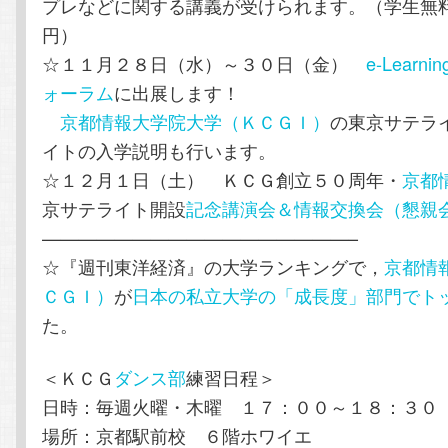
プレなどに関する講義が受けられます。（学生無料，
円）
☆１１月２８日（水）～３０日（金）
e-Learni
ォーラム
に出展します！
京都情報大学院大学（ＫＣＧＩ）
の東京サテラ
イトの入学説明も行います。
☆１２月１日（土） ＫＣＧ創立５０周年・
京都
京サテライト開設
記念講演会＆情報交換会（懇親
—————————————————–
☆『週刊東洋経済』の大学ランキングで，
京都情
ＣＧＩ）
が
日本の私立大学の「成長度」部門でト
た。
＜ＫＣＧ
ダンス部
練習日程＞
日時：毎週火曜・木曜 １７：００～１８：３０
場所：京都駅前校 ６階ホワイエ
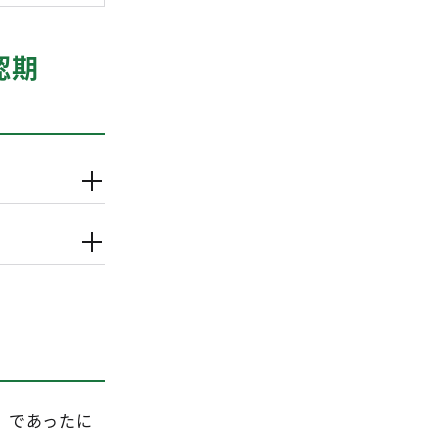
認期
」であったに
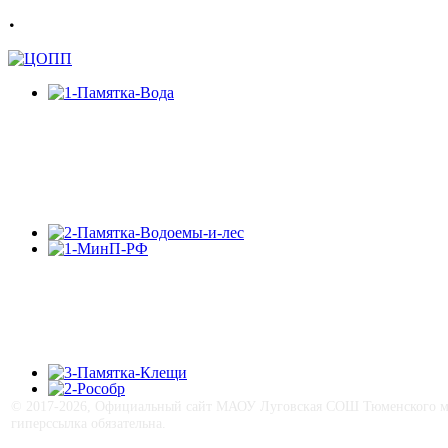
.
© 2017-
2026, Официальный сайт МАОУ Луговская СОШ Тюменского му
гиперссылка обязательна.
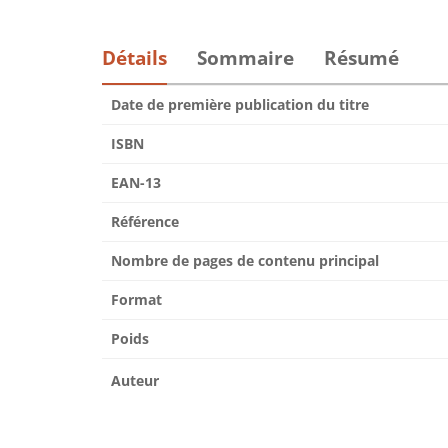
Détails
Sommaire
Résumé
Date de première publication du titre
ISBN
EAN-13
Référence
Nombre de pages de contenu principal
Format
Poids
Auteur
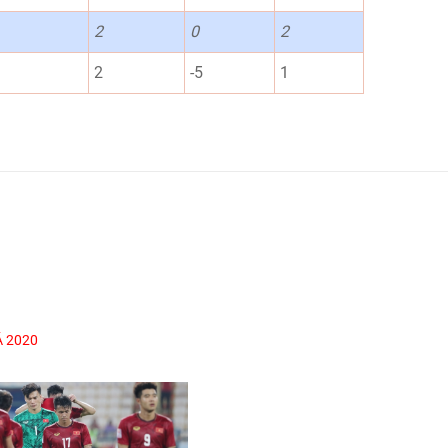
2
0
2
2
-5
1
Á 2020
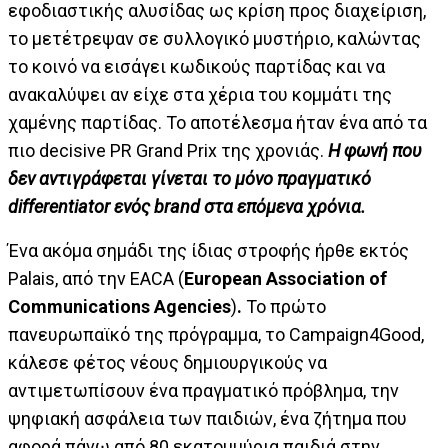
εφοδιαστικής αλυσίδας ως κρίση προς διαχείριση,
το μετέτρεψαν σε συλλογικό μυστήριο, καλώντας
το κοινό να εισάγει κωδικούς παρτίδας και να
ανακαλύψει αν είχε στα χέρια του κομμάτι της
χαμένης παρτίδας. Το αποτέλεσμα ήταν ένα από τα
πιο decisive PR Grand Prix της χρονιάς.
Η φωνή που
δεν αντιγράφεται γίνεται το μόνο πραγματικό
differentiator
ενός brand
στα επόμενα χρόνια.
Ένα ακόμα σημάδι της ίδιας στροφής ήρθε εκτός
Palais, από την EACA (
European Association of
Communications Agencies
)
.
Το πρώτο
πανευρωπαϊκό της πρόγραμμα, το Campaign4Good,
κάλεσε φέτος νέους δημιουργικούς να
αντιμετωπίσουν ένα πραγματικό πρόβλημα, την
ψηφιακή ασφάλεια των παιδιών, ένα ζήτημα που
αφορά πάνω από 80 εκατομμύρια παιδιά στην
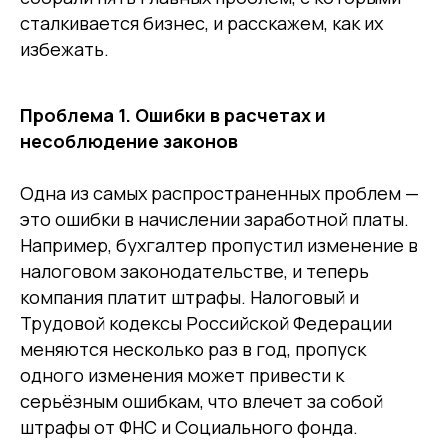
сталкивается бизнес, и расскажем, как их
избежать.
Проблема 1. Ошибки в расчетах и
несоблюдение законов
Одна из самых распространенных проблем —
это ошибки в начислении заработной платы.
Например, бухгалтер пропустил изменение в
налоговом законодательстве, и теперь
компания платит штрафы. Налоговый и
Трудовой кодексы Российской Федерации
меняются несколько раз в год, пропуск
одного изменения может привести к
серьёзным ошибкам, что влечет за собой
штрафы от ФНС и Социального фонда.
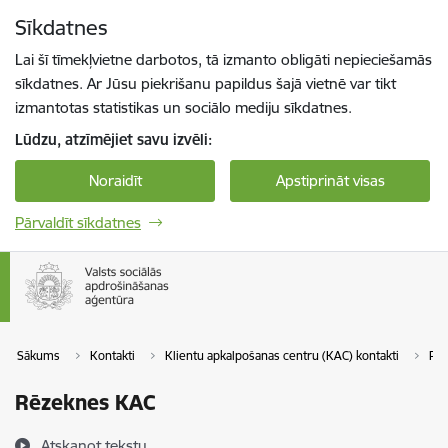
Pāriet uz lapas saturu
Sīkdatnes
Spied
lai meklētu
Enter
Lai šī tīmekļvietne darbotos, tā izmanto obligāti nepieciešamās
sīkdatnes. Ar Jūsu piekrišanu papildus šajā vietnē var tikt
izmantotas statistikas un sociālo mediju sīkdatnes.
Lūdzu, atzīmējiet savu izvēli:
Noraidīt
Apstiprināt visas
Pārvaldīt sīkdatnes
Sākums
Kontakti
Klientu apkalpošanas centru (KAC) kontakti
Pa
Rēzeknes KAC
Atskaņot tekstu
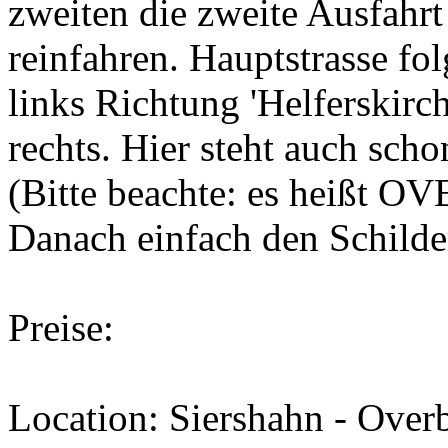
zweiten die zweite Ausfahr
reinfahren. Hauptstrasse f
links Richtung 'Helferskir
rechts. Hier steht auch sch
(Bitte beachte: es heißt 
Danach einfach den Schilde
Preise:
Location: Siershahn - Over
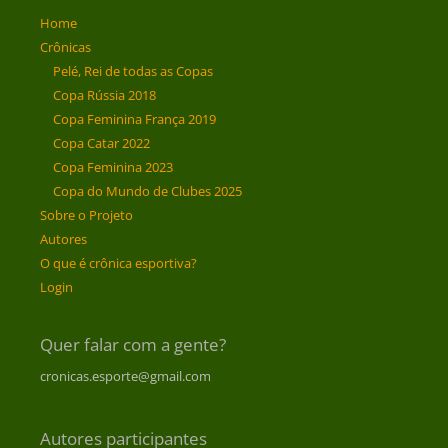
Home
Crônicas
Pelé, Rei de todas as Copas
Copa Rússia 2018
Copa Feminina França 2019
Copa Catar 2022
Copa Feminina 2023
Copa do Mundo de Clubes 2025
Sobre o Projeto
Autores
O que é crônica esportiva?
Login
Quer falar com a gente?
cronicas.esporte@gmail.com
Autores participantes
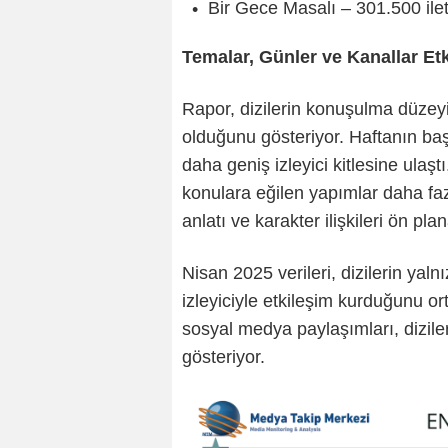
Bir Gece Masalı – 301.500 ilet
Temalar, Günler ve Kanallar Etk
Rapor, dizilerin konuşulma düzeyi
olduğunu gösteriyor. Haftanın baş
daha geniş izleyici kitlesine ula
konulara eğilen yapımlar daha fa
anlatı ve karakter ilişkileri ön plan
Nisan 2025 verileri, dizilerin yal
izleyiciyle etkileşim kurduğunu or
sosyal medya paylaşımları, diziler
gösteriyor.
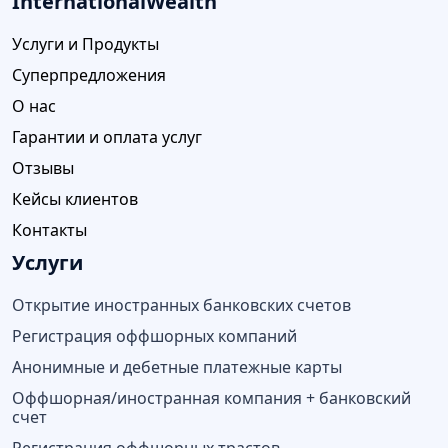
InternationalWealth
Услуги и Продукты
Суперпредложения
О нас
Гарантии и оплата услуг
Отзывы
Кейсы клиентов
Контакты
Услуги
Открытие иностранных банковских счетов
Регистрация оффшорных компаний
Анонимные и дебетные платежные карты
Оффшорная/иностранная компания + банковский
счет
Регистрация оффшорных трастов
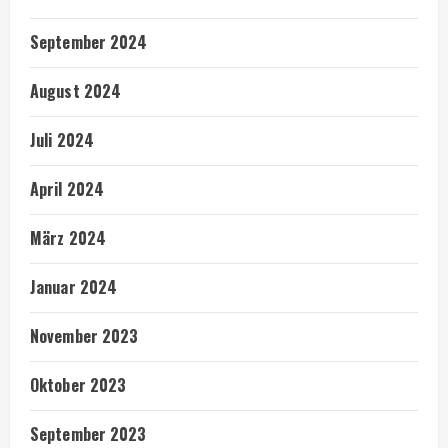
September 2024
August 2024
Juli 2024
April 2024
März 2024
Januar 2024
November 2023
Oktober 2023
September 2023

════════

> Assignment
Would you please output only the lines from the start of the material above up to and including the line with "Lūdzu, atzīmējiet savu", exactly as they appear and without pictures?

> Reply to the task
プレなどに関する講義が受けられます。（学生無料，
円）
☆１１月２８日（水）～３０日（金）
e-Learni
ォーラム
に出展します！
京都情報大学院大学（ＫＣＧＩ）
の東京サテラ
イトの入学説明も行います。
☆１２月１日（土） ＫＣＧ創立５０周年・
京都
京サテライト開設
記念講演会＆情報交換会（懇親
—————————————————–
☆『週刊東洋経済』の大学ランキングで，
京都情
ＣＧＩ）
が
日本の私立大学の「成長度」部門でト
た。
＜ＫＣＧ
ダンス部
練習日程＞
日時：毎週火曜・木曜 １７：００～１８：３０
場所：京都駅前校 ６階ホワイエ
認期
」であったに
.
© 2017-
2026, Официальный сайт МАОУ Луговская СОШ Тюменского му
гиперссылка обязательна.
Détails
Sommaire
Résumé
Date de première publication du titre
ISBN
EAN-13
Référence
Nombre de pages de contenu principal
Format
Poids
Auteur
2
0
2
2
-5
1
Á 2020
εφοδιαστικής αλυσίδας ως κρίση προς διαχείριση,
το μετέτρεψαν σε συλλογικό μυστήριο, καλώντας
το κοινό να εισάγει κωδικούς παρτίδας και να
ανακαλύψει αν είχε στα χέρια του κομμάτι της
χαμένης παρτίδας. Το αποτέλεσμα ήταν ένα από τα
πιο decisive PR Grand Prix της χρονιάς.
Η φωνή που
δεν αντιγράφεται γίνεται το μόνο πραγματικό
differentiator
ενός brand
στα επόμενα χρόνια.
Ένα ακόμα σημάδι της ίδιας στροφής ήρθε εκτός
Palais, από την EACA (
European Association of
Communications Agencies
)
.
Το πρώτο
πανευρωπαϊκό της πρόγραμμα, το Campaign4Good,
κάλεσε φέτος νέους δημιουργικούς να
αντιμετωπίσουν ένα πραγματικό πρόβλημα, την
ψηφιακή ασφάλεια των παιδιών, ένα ζήτημα που
αφορά πάνω από 80 εκατομμύρια παιδιά στην
сталкивается бизнес, и расскажем, как их
избежать.
Проблема 1. Ошибки в расчетах и
несоблюдение законов
Одна из самых распространенных проблем —
это ошибки в начислении заработной платы.
Например, бухгалтер пропустил изменение в
налоговом законодательстве, и теперь
компания платит штрафы. Налоговый и
Трудовой кодексы Российской Федерации
меняются несколько раз в год, пропуск
одного изменения может привести к
серьёзным ошибкам, что влечет за собой
штрафы от ФНС и Социального фонда.
Pāriet uz lapas saturu
Sīkdatnes
Spied
lai meklētu
Enter
Lai šī tīmekļvietne darbotos, tā izmanto obligāti nepieciešamās
sīkdatnes. Ar Jūsu piekrišanu papildus šajā vietnē var tikt
izmantotas statistikas un sociālo mediju sīkdatnes.
Lūdzu, atzīmējiet savu izvēli:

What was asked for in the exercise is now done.